We further note that the Saudi MOH previously reported overall patient satisfaction rates with selected PHCs of 71.2% to 72.4%, which were much higher than the rate (15%) observed in our study (16). However, these MOH rates were lower than the overall satisfaction rate reported by a study based on patient satisfaction tools (4). The studies on patient experience conducted by Saudi MOH used similar study parameters as our study. Future studies should address these limitations.
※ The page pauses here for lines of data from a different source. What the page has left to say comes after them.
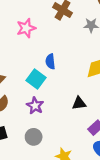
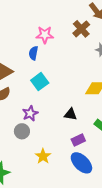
blue semicircle: (50, 62) -> (33, 53), moved
purple star: (35, 106) -> (30, 113), moved

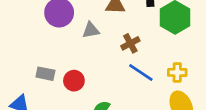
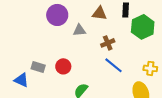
yellow cross: (177, 72) -> (150, 68), moved
gray rectangle: (45, 74) -> (38, 67), moved

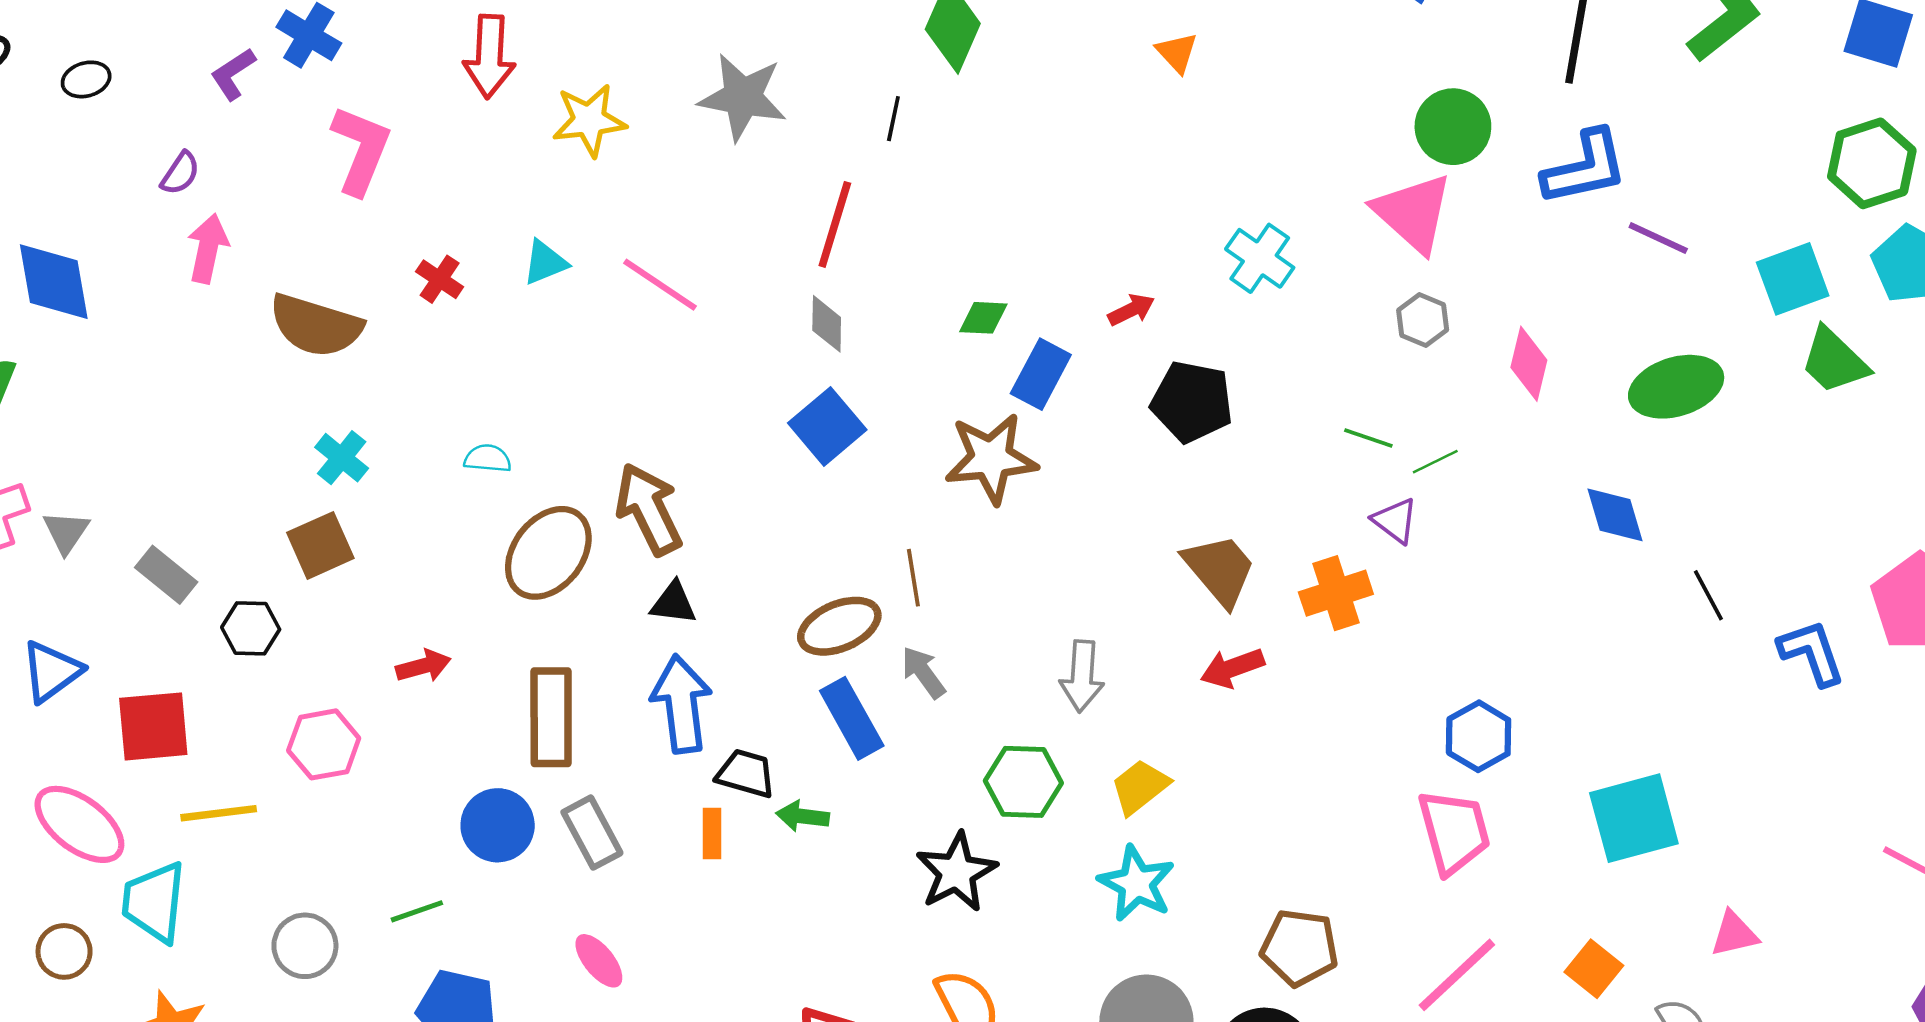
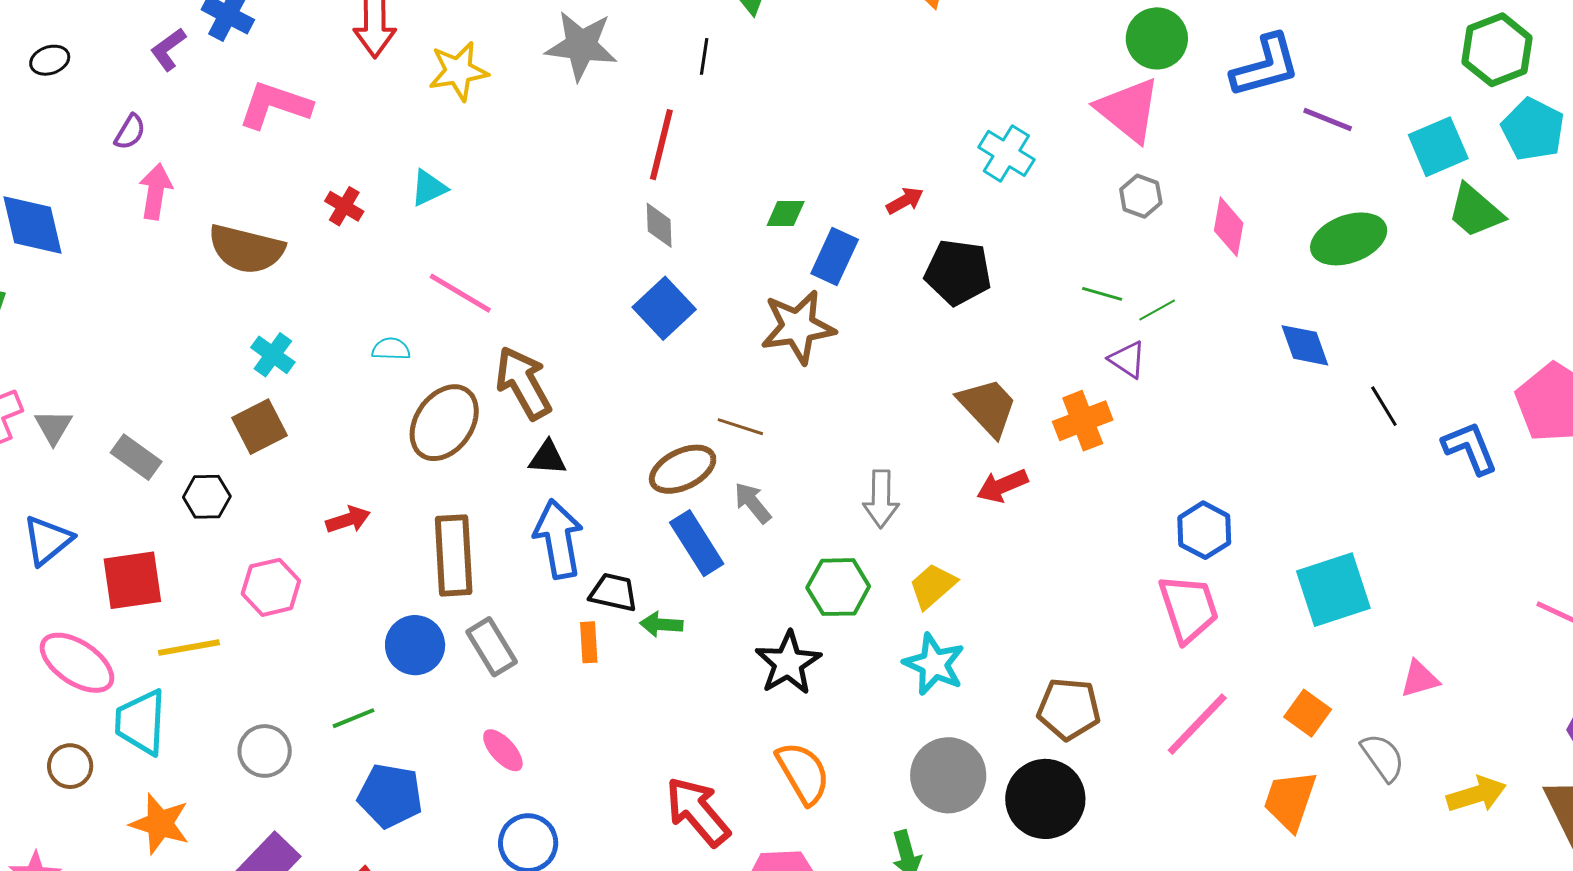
pink L-shape: (361, 150) -> (275, 105), turned -90
pink line: (660, 285) -> (460, 293), moved
brown line: (913, 578) -> (740, 427), turned -60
About 72% of physicians in Saudi Arabia are from overseas, and most do not speak Arabic (17). The review by Almutairi found language barriers or difficulties in communication between patients and providers and identified only one study that showed good communication (18). Another issue affecting the quality of patient–physician communication in Saudi Arabia is that doctors from other Arabic countries can have issues related to language clarity. Such issues include the clarity of the language used by health-care providers when giving information and providing an adequate explanation about their activities (18). Providing language interpretation services at this stage could improve the communication between physicians and patients, which in turn will likely improve the quality of care and patient outcomes. There is evidence suggesting that the use of professional interpreters in health-care systems can decrease the utilization of ED services, referral rates, and hospital admissions from the ED (19).

Conclusion

This study revealed significant relationships of various CG-CAHPS items related to physician–patient communication, as well as the type of PHC, and the overall ratings given to physicians in Saudi Arabia. Our findings suggest that to improve the overall patient experience and the quality of care provided at PHCs required extra attention to physician–patient communication.

Practice Implications

Due to the number of overseas physician, the MOH as part of the reform to improve quality, safety, and efficiency should ensure interpretation service for patients at PHCs either public or private. The Saudi Central Board for Accreditation of Healthcare Institutions should enhance the physician–patient communication as part of their standards for accrediting PHCs.

Acknowledgment

We would like to thank Professor Farhat Yusef, Menzies Centre for Health Policy for providing feedback on the paper. We would like to thank Dr Nasser Bin Dhim and his team for their support in collecting the data through the SHARIK Initiative, the Health Research and Studies Centre, the Saudi Food and Drug Authority.

Author Biographies

Mohammed Senitan is a PhD candidate at the Menzies Centre of Health Policy, School of Public Health, at The University of Sydney. Mohammed is also a Health Management lecturer in the Department of Public Health at the Faculty of Health Sciences, Saudi Electronic University. He holds a bachelor degree in Health Sciences and Hearing and Speech from The University of Sydney and a master degree of Health Management with Distinction from the Queensland University of Technology. His current research interest focus on integrated care for chronic NCD and primary care, patient satisfaction and experience.

James Gillespie is the deputy director, Menzies Centre for Health Policy and associate professor in Health Policy and Sub Dean for Higher Degree Research in the School of Public Health, University of Sydney, Australia. His research interests focus on the policy implications of the growing burden of chronic illness.

Footnotes

Declaration of Conflicting Interests: The author(s) declared no potential conflicts of interest with respect to the research, authorship, and/or publication of this article.

Funding: The author(s) received no financial support for the research, authorship, and/or publication of this article.